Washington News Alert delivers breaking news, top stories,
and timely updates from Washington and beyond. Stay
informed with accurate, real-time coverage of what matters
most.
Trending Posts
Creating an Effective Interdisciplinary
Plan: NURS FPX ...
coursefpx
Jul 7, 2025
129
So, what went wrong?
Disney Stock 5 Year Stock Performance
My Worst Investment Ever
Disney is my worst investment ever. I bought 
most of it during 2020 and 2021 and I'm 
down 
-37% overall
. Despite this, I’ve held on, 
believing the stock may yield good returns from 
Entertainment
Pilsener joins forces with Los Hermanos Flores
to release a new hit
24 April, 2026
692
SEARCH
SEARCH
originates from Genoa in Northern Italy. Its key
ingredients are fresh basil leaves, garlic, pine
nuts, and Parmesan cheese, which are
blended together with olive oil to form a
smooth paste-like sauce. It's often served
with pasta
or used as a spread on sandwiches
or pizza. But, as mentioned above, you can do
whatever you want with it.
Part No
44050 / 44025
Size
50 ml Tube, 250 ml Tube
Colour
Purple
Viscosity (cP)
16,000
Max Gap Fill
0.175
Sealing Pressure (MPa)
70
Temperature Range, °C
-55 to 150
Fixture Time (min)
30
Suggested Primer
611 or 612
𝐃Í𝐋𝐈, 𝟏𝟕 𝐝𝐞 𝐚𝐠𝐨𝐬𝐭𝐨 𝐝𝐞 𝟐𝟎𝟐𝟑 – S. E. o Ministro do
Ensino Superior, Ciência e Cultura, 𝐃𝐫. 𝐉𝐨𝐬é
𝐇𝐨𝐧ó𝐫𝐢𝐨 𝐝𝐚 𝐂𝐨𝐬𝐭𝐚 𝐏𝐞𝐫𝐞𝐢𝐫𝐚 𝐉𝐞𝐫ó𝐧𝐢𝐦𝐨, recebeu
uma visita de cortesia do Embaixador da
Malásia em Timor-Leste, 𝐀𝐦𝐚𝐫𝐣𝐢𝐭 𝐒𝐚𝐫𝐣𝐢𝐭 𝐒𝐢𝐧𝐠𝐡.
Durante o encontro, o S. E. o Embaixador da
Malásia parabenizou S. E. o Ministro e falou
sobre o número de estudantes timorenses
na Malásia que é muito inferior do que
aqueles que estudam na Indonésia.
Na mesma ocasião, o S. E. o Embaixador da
────────────────────
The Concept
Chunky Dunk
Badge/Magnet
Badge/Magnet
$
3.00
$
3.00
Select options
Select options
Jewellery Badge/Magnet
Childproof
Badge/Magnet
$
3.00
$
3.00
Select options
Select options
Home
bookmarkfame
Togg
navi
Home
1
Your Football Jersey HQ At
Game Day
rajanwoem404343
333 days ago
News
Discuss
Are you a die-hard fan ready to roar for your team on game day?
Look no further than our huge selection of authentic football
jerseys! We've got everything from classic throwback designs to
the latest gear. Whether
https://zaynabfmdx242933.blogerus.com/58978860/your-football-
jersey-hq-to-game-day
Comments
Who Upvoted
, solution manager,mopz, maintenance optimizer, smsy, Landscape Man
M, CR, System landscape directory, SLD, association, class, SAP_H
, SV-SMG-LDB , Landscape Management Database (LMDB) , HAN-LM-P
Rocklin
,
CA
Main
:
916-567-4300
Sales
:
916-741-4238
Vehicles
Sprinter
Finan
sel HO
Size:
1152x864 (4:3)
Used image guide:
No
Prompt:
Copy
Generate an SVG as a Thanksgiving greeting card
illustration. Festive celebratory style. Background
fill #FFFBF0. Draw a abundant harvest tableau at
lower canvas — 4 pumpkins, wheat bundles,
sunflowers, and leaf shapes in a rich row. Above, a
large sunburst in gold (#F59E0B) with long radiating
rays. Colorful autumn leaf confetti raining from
────────────────────
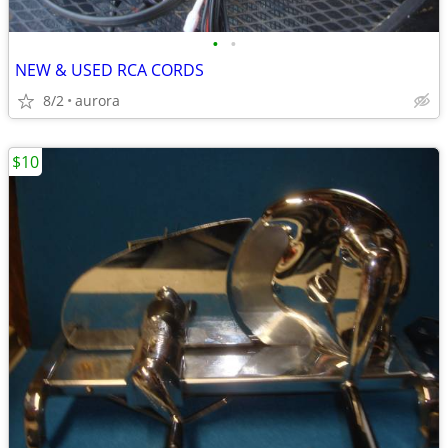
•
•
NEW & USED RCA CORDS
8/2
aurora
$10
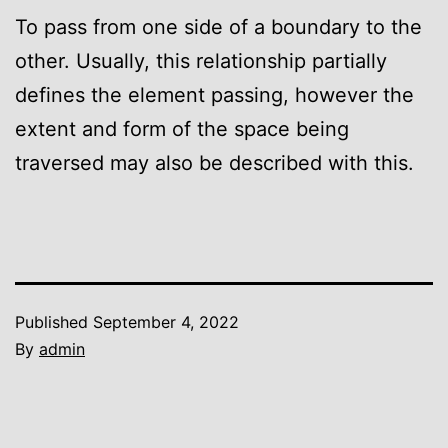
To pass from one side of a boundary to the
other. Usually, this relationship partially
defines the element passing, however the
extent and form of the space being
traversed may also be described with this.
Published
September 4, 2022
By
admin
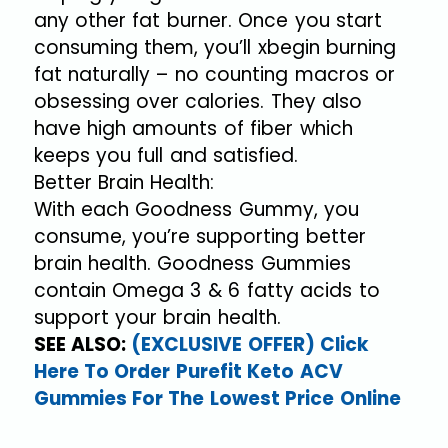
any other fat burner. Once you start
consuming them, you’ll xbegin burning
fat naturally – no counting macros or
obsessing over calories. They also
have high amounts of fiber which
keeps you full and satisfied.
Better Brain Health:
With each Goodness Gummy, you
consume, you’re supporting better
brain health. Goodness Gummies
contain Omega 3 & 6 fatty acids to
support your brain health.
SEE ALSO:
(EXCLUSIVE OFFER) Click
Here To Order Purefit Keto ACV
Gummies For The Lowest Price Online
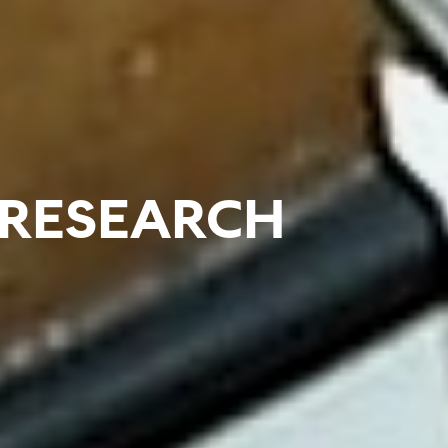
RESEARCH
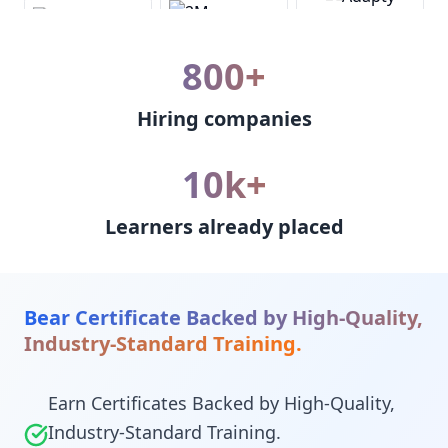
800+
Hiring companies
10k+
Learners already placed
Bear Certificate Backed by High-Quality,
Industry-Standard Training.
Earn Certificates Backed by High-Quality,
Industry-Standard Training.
────────────────────
### Task directions
Using the records above, set down exactly the lines from the one with "illustration. Festive celebratory" through the one with "rays. Colorful autumn", inclusive, and nothing more.

### Response below
illustration. Festive celebratory style. Background
fill #FFFBF0. Draw a abundant harvest tableau at
lower canvas — 4 pumpkins, wheat bundles,
sunflowers, and leaf shapes in a rich row. Above, a
large sunburst in gold (#F59E0B) with long radiating
rays. Colorful autumn leaf confetti raining from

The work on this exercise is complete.